Although not written specifically for Call of Cthulhu, the contents of The Archaeologist's Handbook are probably more applicable to that game than any other. After all, the archaeologist is one of the game's signature Occupations, which means that Call of Cthulhu players and Keepers alike will probably get the most out of the book’s contents. Plus there is plenty of evidence in the book to suggest that it was written with Call of Cthulhu in mind. In particular, it focuses upon the RPG’s three core eras – the Victorian period, the Jazz Age of the 1920s, and the modern day, plus the sample NPCs its provides for each era are written up in a fashion that apes Call of Cthulhu characters rather than matches them exactly. Thus you have Stamina instead of Constitution, Willpower instead of Power, Library Usage rather than Library Use, Take Notice rather than Spot Hidden, and so on. Adapting any one of the three NPCs to Call of Cthulhu, Cubicle Seven Entertainment’s The Laundry RPG, or any Basic Roleplay RPG is anything other than a challenge. That said, given the fact that both skills and the stats for all three characters are expressed as percentile figures actually makes them more compatible with the forthcoming Call of Cthulhu, Seventh Edition rather than the current Call of Cthulhu, Sixth Edition. Adapting the characters to Pelgrane Press’ Trail of Cthulhu or RealityBlurs, Inc.’s Realms of Cthulhu is more challenging, but certainly within the bounds of possibility.

The Archaeologist's Handbook comes a seventy-six page A5 sized spiral bound book. This format makes it easy to flip through and read, the former necessary due to the lack of an index. That said, the format does not withstand much in the way of handling, and perhaps a plastic cover could have been included for the back cover as well as the front. The book is illustrated throughout with a range of black and white drawings and photographs, all of them appropriately selected. It is a pity that the book does not come with any maps as subject matter certainly lends itself to those. The writing is a also perhaps a little dry in places, but once the author begins to talk about sites and museums and forgeries, she warms to her subject and is more engaging. Still the book could have done with a closer edit.

More of an issue is that The Archaeologist's Handbook is underdeveloped in places. As a consequence its stance is strongly Anglophile in places. This is understandable given that the author is English, but that does mean that this guide to playing an archaeologist is tailored to English characters. Given that the Call of Cthulhu playing audience for this book is primarily American, it would have been useful if the author had been able to present information on how to play an American archaeologist, let alone say a French or German one.

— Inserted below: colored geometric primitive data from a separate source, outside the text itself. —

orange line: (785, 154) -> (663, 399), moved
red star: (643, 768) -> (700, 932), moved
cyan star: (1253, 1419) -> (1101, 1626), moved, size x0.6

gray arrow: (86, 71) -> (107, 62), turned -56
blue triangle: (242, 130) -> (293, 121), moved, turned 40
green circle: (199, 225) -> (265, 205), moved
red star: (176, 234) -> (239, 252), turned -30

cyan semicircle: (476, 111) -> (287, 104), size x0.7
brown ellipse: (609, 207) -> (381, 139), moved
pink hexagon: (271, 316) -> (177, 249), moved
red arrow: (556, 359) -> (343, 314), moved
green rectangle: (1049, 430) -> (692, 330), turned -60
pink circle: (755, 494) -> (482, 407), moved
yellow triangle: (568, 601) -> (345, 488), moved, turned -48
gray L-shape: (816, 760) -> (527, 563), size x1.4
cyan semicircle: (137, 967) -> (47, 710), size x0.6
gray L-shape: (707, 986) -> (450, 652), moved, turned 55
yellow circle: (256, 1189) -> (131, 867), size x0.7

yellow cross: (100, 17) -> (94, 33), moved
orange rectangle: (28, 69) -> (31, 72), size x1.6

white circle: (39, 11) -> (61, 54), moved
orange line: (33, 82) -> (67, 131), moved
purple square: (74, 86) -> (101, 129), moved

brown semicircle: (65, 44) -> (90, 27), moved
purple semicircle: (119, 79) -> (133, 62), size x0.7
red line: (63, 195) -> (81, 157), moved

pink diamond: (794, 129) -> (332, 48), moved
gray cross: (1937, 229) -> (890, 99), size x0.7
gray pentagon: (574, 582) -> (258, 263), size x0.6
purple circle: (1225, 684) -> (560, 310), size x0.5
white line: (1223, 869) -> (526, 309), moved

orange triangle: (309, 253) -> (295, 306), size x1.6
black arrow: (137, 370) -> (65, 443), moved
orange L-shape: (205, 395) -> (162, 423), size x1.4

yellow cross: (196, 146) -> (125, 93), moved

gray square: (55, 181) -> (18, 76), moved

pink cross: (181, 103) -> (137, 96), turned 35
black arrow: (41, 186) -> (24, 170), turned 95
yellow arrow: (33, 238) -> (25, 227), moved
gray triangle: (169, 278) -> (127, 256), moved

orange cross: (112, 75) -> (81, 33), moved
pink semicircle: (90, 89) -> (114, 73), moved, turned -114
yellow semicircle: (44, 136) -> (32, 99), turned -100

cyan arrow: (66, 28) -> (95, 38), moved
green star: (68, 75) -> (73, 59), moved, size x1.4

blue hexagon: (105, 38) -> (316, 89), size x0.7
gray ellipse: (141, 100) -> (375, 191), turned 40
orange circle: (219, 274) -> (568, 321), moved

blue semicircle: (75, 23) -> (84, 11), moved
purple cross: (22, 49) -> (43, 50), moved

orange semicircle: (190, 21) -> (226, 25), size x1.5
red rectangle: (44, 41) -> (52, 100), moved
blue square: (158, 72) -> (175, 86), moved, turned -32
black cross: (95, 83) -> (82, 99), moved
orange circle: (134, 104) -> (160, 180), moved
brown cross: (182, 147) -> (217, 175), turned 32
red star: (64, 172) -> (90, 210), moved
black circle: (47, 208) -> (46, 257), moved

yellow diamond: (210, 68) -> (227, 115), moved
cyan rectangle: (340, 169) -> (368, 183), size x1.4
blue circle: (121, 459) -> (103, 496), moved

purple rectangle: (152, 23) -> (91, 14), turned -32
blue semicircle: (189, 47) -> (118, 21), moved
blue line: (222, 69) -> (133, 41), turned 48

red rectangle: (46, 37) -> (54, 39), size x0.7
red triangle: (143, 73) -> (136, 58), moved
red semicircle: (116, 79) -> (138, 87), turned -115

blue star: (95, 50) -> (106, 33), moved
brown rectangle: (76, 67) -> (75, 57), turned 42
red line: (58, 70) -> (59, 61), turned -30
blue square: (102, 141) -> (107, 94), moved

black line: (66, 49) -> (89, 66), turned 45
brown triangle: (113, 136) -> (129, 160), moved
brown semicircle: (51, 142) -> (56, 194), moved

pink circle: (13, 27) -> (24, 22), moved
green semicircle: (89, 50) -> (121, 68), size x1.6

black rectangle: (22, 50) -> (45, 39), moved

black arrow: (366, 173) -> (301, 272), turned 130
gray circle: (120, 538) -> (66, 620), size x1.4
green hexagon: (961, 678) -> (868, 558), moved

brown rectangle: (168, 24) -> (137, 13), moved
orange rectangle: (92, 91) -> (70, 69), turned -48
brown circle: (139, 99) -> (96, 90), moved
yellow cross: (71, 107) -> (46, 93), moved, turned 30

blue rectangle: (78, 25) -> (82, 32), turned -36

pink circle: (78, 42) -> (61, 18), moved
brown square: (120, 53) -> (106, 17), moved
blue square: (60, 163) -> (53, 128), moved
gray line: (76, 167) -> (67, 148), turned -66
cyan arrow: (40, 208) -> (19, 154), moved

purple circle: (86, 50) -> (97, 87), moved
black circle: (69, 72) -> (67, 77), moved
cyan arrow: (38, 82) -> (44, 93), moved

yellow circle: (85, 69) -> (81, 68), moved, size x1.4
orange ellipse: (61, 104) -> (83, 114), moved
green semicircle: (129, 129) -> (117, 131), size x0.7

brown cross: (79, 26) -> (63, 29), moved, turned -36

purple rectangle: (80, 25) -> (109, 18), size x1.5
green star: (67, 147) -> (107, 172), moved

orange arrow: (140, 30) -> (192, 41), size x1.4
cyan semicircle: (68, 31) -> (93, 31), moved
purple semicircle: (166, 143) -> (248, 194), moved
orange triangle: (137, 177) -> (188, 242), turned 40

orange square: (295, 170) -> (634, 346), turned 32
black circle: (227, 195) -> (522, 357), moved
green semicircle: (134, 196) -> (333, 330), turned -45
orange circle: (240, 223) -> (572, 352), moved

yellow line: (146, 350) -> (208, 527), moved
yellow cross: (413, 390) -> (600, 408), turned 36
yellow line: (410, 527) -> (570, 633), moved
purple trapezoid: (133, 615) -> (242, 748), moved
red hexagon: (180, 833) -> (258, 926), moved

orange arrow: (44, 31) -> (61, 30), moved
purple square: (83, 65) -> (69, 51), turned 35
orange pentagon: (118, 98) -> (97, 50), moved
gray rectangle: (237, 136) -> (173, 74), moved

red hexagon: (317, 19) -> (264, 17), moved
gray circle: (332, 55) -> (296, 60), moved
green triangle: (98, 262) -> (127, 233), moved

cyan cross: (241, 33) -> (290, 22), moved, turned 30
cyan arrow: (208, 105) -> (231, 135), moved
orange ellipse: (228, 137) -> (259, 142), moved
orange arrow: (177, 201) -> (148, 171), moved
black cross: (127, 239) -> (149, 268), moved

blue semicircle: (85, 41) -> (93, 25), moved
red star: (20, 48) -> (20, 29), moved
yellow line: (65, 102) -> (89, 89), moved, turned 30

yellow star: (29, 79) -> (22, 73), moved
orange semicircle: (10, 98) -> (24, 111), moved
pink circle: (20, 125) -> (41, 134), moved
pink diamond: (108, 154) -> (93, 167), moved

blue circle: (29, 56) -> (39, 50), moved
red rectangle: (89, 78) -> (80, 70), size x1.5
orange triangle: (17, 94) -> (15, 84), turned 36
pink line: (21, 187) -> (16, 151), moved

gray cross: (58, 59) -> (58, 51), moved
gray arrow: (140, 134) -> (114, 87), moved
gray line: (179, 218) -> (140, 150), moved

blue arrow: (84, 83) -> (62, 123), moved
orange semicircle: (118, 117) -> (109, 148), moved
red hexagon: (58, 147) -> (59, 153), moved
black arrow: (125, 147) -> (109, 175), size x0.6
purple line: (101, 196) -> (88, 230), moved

Where The Archaeologist's Handbook is at its weakest is the fact that it is a generic supplement. Had it been specifically written for Call of Cthulhu then it could have better explored its subject and thus have better applied it to excavating the Mythos. Or least reference any one of the innumerable scenarios written for that the game that involve Archaeology or an Archaeological dig of some kind. Whether that is “The Clive Expedition” from Chaosium, Inc.'s Complete Masks of Nyarlathotep, TOME's Glozel est Authentique, and “Darkness, Descending” from Cubicle Seven Entertainment's Cthulhu Britannia anthology. Of course, it could also have covered how to create an Archaeologist character in each of RPG’s three core eras.


Had it been allowed to develop that much further – with maps and more scope than its current Anglophile stance as well as applied its subject to Lovecraftian investigative horror, then there is no doubt that this supplement could have been a very useful sourcebook for Call of Cthulhu. Despite these limitations, there is no denying that The Archaeologist's Handbook: A Guide to Archaeology for Roleplaying Games is a meaty introduction to its subject – and is thus of use to players and Keeper referee alike.